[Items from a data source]
****************************************
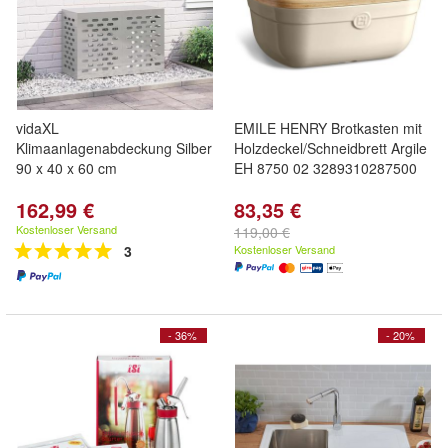
vidaXL
EMILE HENRY Brotkasten mit
Klimaanlagenabdeckung Silber
Holzdeckel/Schneidbrett Argile
90 x 40 x 60 cm
EH 8750 02 3289310287500
162,99 €
83,35 €
Kostenloser Versand
119,00 €
3
Kostenloser Versand
- 36%
- 20%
****************************************
■ ASSIGNMENT:
Every record above should be duplicated precisely, with the images removed.

■ SOLUTION:
vidaXL
EMILE HENRY Brotkasten mit
Klimaanlagenabdeckung Silber
Holzdeckel/Schneidbrett Argile
90 x 40 x 60 cm
EH 8750 02 3289310287500
162,99 €
83,35 €
Kostenloser Versand
119,00 €
3
Kostenloser Versand
- 36%
- 20%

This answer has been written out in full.